Effects of alpha(1)-adrenoceptor (alpha(1)-AR) antagonists on cell proliferation and apoptosis in the prostate: therapeutic implications in prostatic disease.

BACKGROUND

Benign prostate hyperplasia (BPH) and prostate cancer established that disruption of the molecular mechanisms that regulate apoptosis and cell proliferation among the stromal and epithelial cell populations, may underlie the neoplastic development that characterizes the aging gland. This work examined the effects of selected alpha(1)-adrenoceptor (alpha(1)-AR) antagonists (blockers) on cellular dynamics to determine whether induction of apoptosis or inhibition of proliferation could contribute to the overall clinical profile.

METHODS

Our efforts were focused on investigating whether alpha(1)-AR antagonists of two different chemical classes affect prostate pathophysiology via mechanisms other than smooth muscle contraction.
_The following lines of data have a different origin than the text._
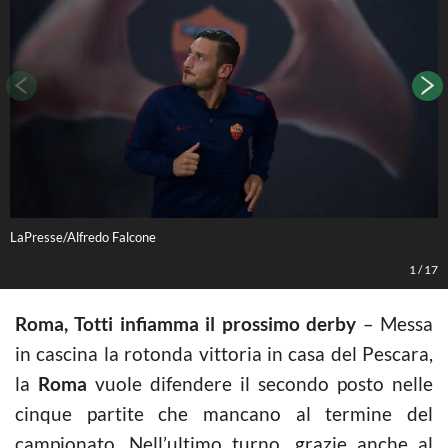
LaPresse/Alfredo Falcone
A
1
/
17
Roma, Totti infiamma il prossimo derby
– Messa
in cascina la rotonda vittoria in casa del Pescara,
la
Roma
vuole difendere il secondo posto nelle
cinque partite che mancano al termine del
campionato. Nell’ultimo turno, grazie anche al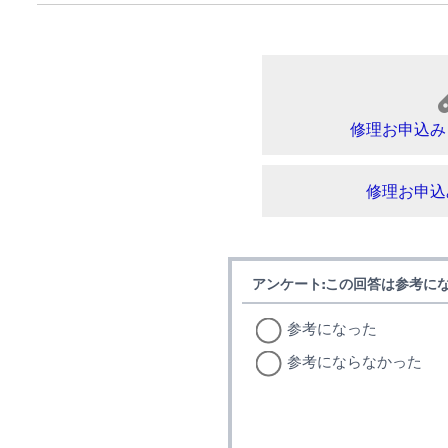
修理お申込み
修理お申込
アンケート:この回答は参考に
参考になった
参考にならなかった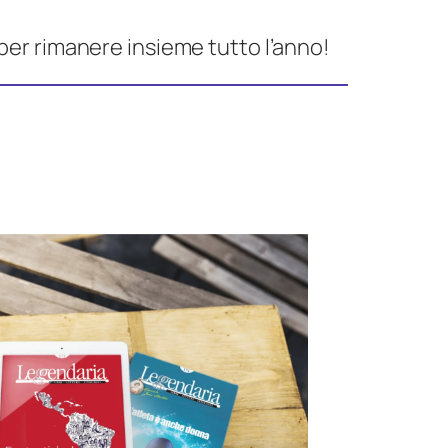
per rimanere insieme tutto l’anno!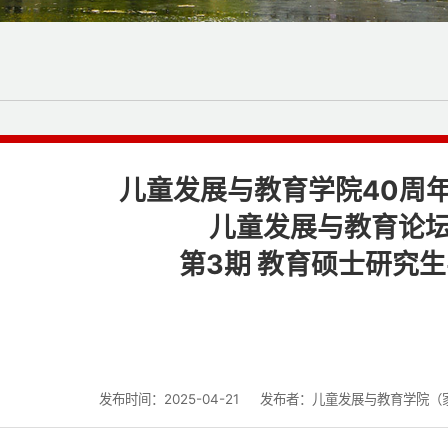
儿童发展与教育学院40周
儿童发展与教育论坛N
第3期 教育硕士研究
发布时间：2025-04-21
发布者：儿童发展与教育学院（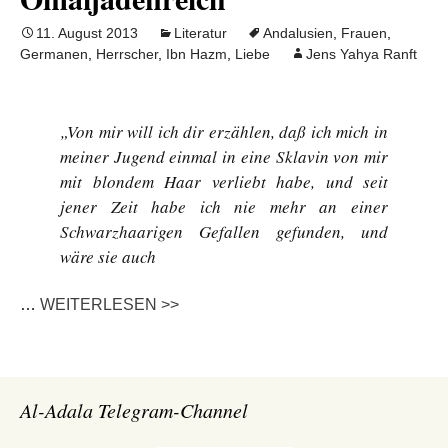
11. August 2013
Literatur
Andalusien
,
Frauen
,
Germanen
,
Herrscher
,
Ibn Hazm
,
Liebe
Jens Yahya Ranft
„Von mir will ich dir erzählen, daß ich mich in
meiner Jugend einmal in eine Sklavin von mir
mit blondem Haar verliebt habe, und seit
jener Zeit habe ich nie mehr an einer
Schwarzhaarigen Gefallen gefunden, und
wäre sie auch
…
WEITERLESEN >>
Al-Adala Telegram-Channel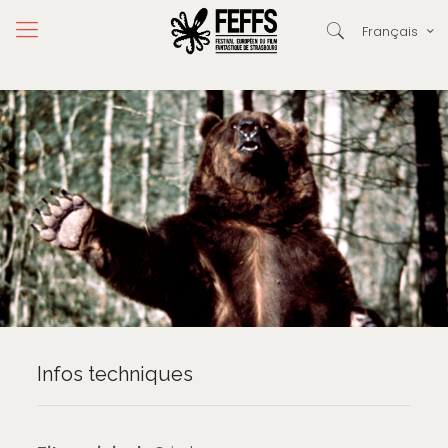
Français
Infos techniques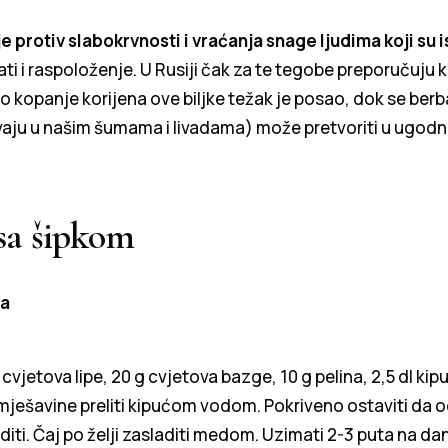
e protiv slabokrvnosti i vraćanja snage ljudima koji su i
ti i raspoloženje. U Rusiji čak za te tegobe preporučuju ko
No kopanje korijena ove biljke težak je posao, dok se berb
vaju u našim šumama i livadama) može pretvoriti u ugodn
sa šipkom
da
 cvjetova lipe, 20 g cvjetova bazge, 10 g pelina, 2,5 dl kip
mješavine preliti kipućom vodom. Pokriveno ostaviti da o
diti. Čaj po želji zasladiti medom. Uzimati 2-3 puta na dan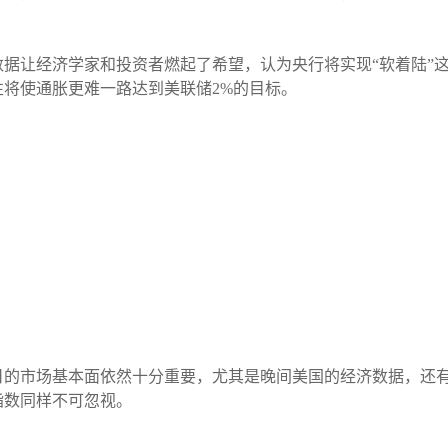
数据让经济学家和投资者燃起了希望，认为央行将实现“软着陆”
将使通胀更难一路达到美联储2%的目标。
日的市场基本面依然十分重要，尤其是晚间美国的经济数据，还有
指数同样不可忽视。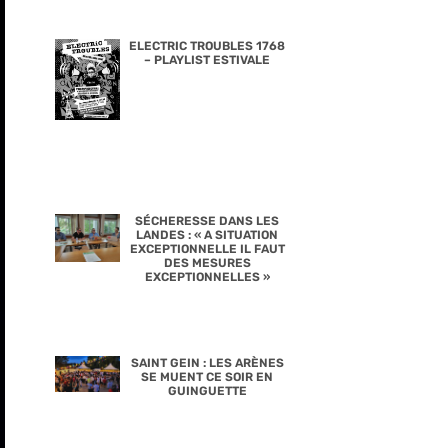
ELECTRIC TROUBLES 1768
– PLAYLIST ESTIVALE
SÉCHERESSE DANS LES
LANDES : « A SITUATION
EXCEPTIONNELLE IL FAUT
DES MESURES
EXCEPTIONNELLES »
SAINT GEIN : LES ARÈNES
SE MUENT CE SOIR EN
GUINGUETTE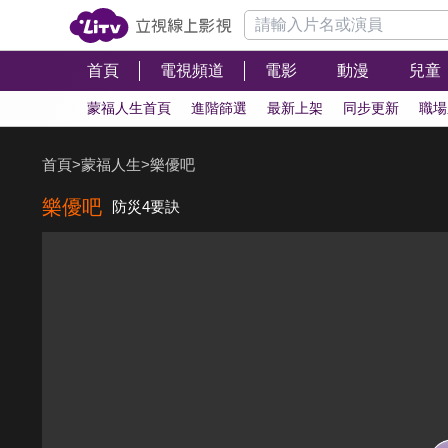
首頁
電視頻道
電影
動漫
兒童
蒙福人生首頁
進階篩選
最新上架
同步更新
職場
首頁
>
蒙福人生
>
樂優吧
樂優吧
防災4要訣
In in vitro experiments, the two clinically used quinazoline alpha(1)-adrenoceptor antagonists terazosin and doxazosin and the chemically-distinct sulphonamide, tamsulosin, were examined for effects on prostatic tumor growth, by inhibiting cell proliferation and'or inducing apoptosis.

RESULTS

Our findings suggest that alpha(1)-AR antagonists, terazosin and doxazosin, suppress prostatic growth by inducing apoptosis in a dose-dependent manner and without affecting cell proliferation. Tamsulosin exerted no effect on prostate cancer cell growth. The apoptotic effect of terazosin and doxazosin appears to be independent of the alpha(1)-adrenoceptor block.

CONCLUSIONS

Taken together, our findings demonstrate the ability of the quinazoline alpha-blockers, terazosin and doxazosin, but not the sulphonamide, tamsulosin, to suppress prostate growth by inducing apoptosis among the epithelial cells in the benign and malignant prostate. These studies underwrite the durability of the response seen in long-term studies with terazosin, and suggest the potential of this drug in the treatment of prostate carcinoma.